Tupy
- Full name: Esporte Clube Tupy
- Nickname(s): Índio Guerreiro Índio Canela Verde
- Founded: October 16, 1938 (86 years ago)
- Ground: Estádio Toca do Índio, Vila Velha, Espírito Santo state, Brazil
- Capacity: 2,000
- President: Rogério Pedrini
- League: Campeonato Capixaba Série B
- 2014: Campeonato Capixaba Série B, 6th
| Home colors | Away colors |

= Esporte Clube Tupy =

Esporte Clube Tupy, commonly known as Tupy, is a Brazilian football club based in Vila Velha, Espírito Santo state.

==History==
The club was founded on October 16, 1938, becoming professional in 1988. They won the Campeonato Capixaba Second Level in 2001.

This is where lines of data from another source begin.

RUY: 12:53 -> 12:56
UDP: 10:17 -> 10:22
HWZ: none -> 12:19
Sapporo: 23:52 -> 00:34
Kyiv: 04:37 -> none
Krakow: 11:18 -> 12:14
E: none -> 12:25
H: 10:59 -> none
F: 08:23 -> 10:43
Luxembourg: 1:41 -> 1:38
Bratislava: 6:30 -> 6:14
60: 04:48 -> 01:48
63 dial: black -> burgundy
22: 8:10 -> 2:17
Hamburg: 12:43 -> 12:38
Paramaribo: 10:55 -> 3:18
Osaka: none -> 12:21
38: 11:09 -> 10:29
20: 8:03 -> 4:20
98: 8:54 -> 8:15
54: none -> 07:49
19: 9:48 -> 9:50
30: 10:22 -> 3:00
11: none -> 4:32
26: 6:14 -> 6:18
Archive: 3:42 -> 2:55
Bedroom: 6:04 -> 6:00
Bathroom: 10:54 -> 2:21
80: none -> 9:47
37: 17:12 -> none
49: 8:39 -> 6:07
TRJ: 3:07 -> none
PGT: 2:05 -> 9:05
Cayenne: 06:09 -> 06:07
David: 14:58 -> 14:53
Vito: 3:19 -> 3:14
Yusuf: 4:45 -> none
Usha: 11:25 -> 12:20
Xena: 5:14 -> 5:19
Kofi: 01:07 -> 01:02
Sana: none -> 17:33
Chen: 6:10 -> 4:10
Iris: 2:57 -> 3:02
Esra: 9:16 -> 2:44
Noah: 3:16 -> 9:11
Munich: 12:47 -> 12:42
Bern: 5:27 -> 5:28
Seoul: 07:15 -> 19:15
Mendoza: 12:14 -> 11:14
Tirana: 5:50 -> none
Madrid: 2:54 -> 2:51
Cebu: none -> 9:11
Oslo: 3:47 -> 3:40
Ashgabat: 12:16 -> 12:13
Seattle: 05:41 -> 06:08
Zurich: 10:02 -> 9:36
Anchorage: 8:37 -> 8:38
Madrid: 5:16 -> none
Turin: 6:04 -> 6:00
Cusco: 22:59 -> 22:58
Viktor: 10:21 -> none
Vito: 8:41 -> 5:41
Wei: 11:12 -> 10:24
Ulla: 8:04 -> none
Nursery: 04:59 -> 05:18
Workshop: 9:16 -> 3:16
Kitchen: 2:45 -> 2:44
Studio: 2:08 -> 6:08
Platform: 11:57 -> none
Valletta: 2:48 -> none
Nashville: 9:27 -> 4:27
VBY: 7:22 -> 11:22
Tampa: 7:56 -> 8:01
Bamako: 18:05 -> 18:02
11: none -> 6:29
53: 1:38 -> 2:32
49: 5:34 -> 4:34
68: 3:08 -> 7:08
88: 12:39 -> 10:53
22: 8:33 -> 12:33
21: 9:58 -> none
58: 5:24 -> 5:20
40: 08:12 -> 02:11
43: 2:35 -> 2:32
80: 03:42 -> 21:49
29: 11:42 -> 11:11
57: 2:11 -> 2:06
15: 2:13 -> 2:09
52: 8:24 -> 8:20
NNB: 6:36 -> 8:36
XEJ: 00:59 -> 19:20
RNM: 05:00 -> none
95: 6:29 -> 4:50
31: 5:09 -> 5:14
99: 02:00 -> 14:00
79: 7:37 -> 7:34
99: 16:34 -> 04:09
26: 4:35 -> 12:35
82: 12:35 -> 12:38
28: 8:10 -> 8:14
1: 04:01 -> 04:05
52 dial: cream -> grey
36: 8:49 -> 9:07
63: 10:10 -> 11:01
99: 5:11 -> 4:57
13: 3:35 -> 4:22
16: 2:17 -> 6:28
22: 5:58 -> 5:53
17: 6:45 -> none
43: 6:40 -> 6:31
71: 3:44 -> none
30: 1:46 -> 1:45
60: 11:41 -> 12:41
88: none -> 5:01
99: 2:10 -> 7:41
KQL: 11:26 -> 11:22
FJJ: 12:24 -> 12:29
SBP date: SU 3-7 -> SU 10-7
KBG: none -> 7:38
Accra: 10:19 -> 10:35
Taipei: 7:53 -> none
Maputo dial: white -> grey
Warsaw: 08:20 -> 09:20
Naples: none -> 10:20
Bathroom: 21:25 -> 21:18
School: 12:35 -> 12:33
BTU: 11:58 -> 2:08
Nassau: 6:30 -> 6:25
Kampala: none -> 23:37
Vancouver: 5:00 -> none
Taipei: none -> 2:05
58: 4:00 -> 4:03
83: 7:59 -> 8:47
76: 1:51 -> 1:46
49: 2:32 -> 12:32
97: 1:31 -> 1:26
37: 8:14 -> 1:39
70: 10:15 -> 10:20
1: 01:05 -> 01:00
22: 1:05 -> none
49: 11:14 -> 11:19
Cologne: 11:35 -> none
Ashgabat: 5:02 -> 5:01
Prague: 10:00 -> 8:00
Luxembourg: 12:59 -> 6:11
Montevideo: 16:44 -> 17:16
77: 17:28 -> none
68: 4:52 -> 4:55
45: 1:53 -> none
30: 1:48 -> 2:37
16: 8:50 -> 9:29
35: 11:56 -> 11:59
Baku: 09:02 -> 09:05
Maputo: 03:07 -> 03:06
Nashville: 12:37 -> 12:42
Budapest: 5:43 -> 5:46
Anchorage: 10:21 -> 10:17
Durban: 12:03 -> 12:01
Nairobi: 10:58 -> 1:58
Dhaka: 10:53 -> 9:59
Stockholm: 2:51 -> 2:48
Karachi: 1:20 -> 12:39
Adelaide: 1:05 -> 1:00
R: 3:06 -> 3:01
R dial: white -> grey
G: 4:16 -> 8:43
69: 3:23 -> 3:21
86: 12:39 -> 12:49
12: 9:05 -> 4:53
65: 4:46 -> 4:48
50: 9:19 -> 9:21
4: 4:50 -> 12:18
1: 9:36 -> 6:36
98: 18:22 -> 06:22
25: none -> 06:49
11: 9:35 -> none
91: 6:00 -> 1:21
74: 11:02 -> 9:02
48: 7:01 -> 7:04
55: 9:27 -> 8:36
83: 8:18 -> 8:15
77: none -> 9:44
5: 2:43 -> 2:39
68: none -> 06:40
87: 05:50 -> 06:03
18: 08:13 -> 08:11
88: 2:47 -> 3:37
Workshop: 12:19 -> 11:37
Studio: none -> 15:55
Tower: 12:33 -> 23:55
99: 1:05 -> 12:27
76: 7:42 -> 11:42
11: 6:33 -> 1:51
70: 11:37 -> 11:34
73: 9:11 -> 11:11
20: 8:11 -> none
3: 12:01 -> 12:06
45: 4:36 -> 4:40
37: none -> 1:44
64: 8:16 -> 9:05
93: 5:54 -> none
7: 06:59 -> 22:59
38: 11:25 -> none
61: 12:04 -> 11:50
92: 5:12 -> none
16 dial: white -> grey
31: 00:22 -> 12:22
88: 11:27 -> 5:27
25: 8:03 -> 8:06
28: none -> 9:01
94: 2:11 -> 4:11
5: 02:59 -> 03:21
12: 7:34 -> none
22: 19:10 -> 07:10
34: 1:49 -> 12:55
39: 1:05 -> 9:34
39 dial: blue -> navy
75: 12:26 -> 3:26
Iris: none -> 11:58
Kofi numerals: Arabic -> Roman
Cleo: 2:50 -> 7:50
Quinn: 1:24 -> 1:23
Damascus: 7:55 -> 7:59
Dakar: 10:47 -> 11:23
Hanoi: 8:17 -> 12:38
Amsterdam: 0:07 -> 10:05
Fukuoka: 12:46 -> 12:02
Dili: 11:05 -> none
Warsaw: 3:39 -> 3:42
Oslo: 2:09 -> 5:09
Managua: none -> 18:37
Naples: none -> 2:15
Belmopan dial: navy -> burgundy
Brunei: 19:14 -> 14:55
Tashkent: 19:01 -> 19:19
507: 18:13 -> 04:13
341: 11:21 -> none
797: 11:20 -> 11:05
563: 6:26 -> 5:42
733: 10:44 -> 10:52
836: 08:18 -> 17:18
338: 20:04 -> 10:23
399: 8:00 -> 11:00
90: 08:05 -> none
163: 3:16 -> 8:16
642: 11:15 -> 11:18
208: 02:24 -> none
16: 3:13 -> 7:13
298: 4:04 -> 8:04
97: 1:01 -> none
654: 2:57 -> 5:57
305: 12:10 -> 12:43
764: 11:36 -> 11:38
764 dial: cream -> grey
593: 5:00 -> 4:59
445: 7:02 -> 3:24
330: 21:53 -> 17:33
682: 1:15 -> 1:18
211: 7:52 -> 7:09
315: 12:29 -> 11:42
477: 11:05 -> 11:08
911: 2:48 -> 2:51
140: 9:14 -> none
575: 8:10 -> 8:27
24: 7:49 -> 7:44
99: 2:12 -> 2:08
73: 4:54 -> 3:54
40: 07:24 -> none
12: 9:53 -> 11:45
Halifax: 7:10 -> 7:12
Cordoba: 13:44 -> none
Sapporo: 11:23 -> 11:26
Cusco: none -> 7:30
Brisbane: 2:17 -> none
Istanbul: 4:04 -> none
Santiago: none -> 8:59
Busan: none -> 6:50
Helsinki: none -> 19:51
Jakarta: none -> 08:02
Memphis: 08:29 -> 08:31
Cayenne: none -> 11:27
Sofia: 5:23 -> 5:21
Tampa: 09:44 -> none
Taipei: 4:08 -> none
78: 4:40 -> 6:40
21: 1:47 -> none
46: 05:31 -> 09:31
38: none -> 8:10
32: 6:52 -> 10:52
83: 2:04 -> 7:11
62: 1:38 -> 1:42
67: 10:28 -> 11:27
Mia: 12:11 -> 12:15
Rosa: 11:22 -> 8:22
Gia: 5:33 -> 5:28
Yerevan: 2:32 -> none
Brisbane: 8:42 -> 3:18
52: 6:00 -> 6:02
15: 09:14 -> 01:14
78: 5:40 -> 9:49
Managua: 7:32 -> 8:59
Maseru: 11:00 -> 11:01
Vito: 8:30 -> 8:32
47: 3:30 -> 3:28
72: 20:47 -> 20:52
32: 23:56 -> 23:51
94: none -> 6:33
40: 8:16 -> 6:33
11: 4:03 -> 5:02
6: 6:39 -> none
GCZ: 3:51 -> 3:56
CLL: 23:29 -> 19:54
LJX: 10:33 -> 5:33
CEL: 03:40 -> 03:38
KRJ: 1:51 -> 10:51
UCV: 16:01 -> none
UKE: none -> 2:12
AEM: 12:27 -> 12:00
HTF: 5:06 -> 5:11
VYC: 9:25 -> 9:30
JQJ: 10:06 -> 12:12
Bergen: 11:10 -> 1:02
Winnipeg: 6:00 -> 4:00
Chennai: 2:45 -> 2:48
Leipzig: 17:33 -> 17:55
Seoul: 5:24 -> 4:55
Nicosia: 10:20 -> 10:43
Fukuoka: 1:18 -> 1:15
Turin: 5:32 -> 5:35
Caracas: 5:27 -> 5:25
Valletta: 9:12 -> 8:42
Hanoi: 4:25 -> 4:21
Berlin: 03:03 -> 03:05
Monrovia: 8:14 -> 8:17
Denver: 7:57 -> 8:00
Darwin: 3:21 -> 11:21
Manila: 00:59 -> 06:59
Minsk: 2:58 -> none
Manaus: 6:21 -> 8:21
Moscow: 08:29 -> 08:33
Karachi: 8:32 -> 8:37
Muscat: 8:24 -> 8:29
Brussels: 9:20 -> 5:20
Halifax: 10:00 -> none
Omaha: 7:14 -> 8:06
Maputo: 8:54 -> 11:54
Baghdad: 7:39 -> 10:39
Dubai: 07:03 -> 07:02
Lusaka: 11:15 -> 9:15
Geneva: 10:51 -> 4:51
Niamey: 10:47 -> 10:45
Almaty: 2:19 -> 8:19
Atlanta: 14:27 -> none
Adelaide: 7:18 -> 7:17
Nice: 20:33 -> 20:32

In 2003, Túlio Maravilha was signed to play the Copa Espirito Santo, scoring 3 goals. Temporary bleachers had to be installed on Gil Bernardes stadium to accommodate the increased number of fans who wanted to see him playing.

==Achievements==
- Campeonato Capixaba Série B:
  - Winners (1): 2001

==Stadium==
Esporte Clube Tupy play their home games at Estádio Gil Bernardes da Silveira, nicknamed Estádio Toca do Índio. The stadium has a maximum capacity of 2,000 people.